Michigan has spent years, across administrations and legislatures, building something worth protecting. Yet we do not fully understand what we are about to lose.

As someone who has served in the state Legislature and in Congress and worked through difficult budget and policy decisions, I know the difference between a truly constrained environment and a preventable loss.

studio head and shoulders shot of a man smiling
Mark Schauer represented Michigan’s 7th Congressional District from 2009 to 2011 and was the Democratic nominee for governor of Michigan in 2014. He currently serves on the board of Planned Parenthood of Michigan. (Courtesy photo)

Planned Parenthood of Michigan is currently the largest Title X provider in the state and a leading deliverer of sexual and reproductive health care. More than 30,000 Michiganders rely on its Title X-funded services every year for birth control, cancer screenings that detect disease early, STI testing and treatment and other essential preventive care that keeps people healthy and out of emergency rooms.

Planned Parenthood of Michigan is often the only accessible provider, particularly for people with low incomes, in rural communities, in medically underserved areas, and LGBTQ Michiganders who have found in Planned Parenthood of Michigan a trusted and affirming place to receive care.

The federal government under President Trump has made its position clear. Already, providers like Planned Parenthood of Michigan have been excluded from Medicaid reimbursement. Federal Title X funding is no longer stable or reliable, and the loss of federal support has created a significant and growing funding gap. A federal gag rule and additional restrictions remain likely. The combined impact represents a $7 million to $8 million structural deficit for an organization that has already closed health centers, reduced its workforce, and stretched every dollar to keep serving patients through this crisis.

These are not discretionary funds. They are reimbursements for care already delivered to patients who could not otherwise afford it. When these funds disappear, the ability to provide that care disappears with them. Philanthropic support is not optional; it is essential to our operations. But even with the generosity of our donors, no amount of private giving can replace government reimbursement at this scale. No donor base can substitute for the systematic defunding of a public health infrastructure.

When health care infrastructure disappears from communities, it does not come back quickly or easily, and the people who suffer most are those who were already facing the greatest barriers to care.

Michigan has been a national leader in reproductive health access.
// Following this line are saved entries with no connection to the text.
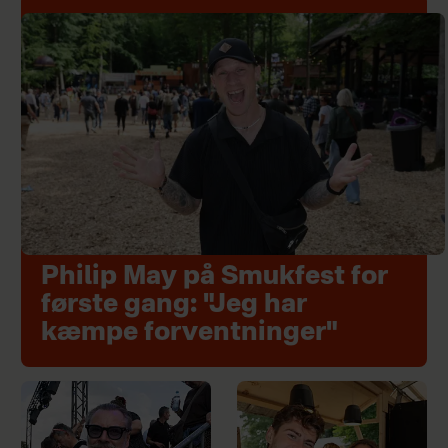
Philip May på Smukfest for
første gang: "Jeg har
kæmpe forventninger"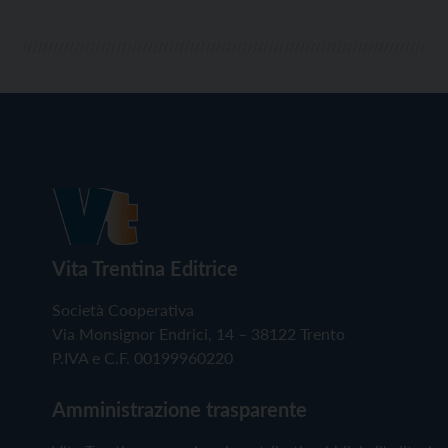
Vita Trentina Editrice
Società Cooperativa
Via Monsignor Endrici, 14 – 38122 Trento
P.IVA e C.F. 00199960220
Amministrazione trasparente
Governor Whitmer and many in the Legislature have fought hard to build and protect that reputation. Michigan voters enshrined reproductive freedom in the state constitution, and the legislature passed landmark reproductive freedom legislation. Michigan joined the legal fight against federal defunding. These were not small things. They were acts of real political courage on behalf of people who count on us for care.

But political courage in the Legislature and the courts is only part of the story.

I have been in rooms where decisions like this get made, and I know they are possible when there is leadership willing to make them. In other states, leaders have already moved to stabilize funding for providers using administrative authority or legislative action. Michigan can do the same. The mechanisms are there, and the remaining question is whether leaders will act. These are the kinds of decisions that ultimately come down to priorities.

What is at stake is not abstract. It is whether tens of thousands of Michiganders will continue to have access to basic, preventive health care, including cancer screenings, birth control, and STI treatment, in the communities where they live.

If Planned Parenthood of Michigan is forced to close more health centers or scale back services further, that access does not simply shift elsewhere. It disappears, and the impact will be felt in missed cancer screenings, untreated infections, gaps in birth control access, and delayed care that leads to more serious and more costly health issues over time.

As the state moves through its budget process, time is not a luxury. The window to act is closing, and every week of delay has consequences for the patients who depend on this care.

We have built something worth protecting. Political will alone is not enough. If that action is not taken in this budget cycle, vital health care infrastructure will be lost, and it will not come back quickly or easily.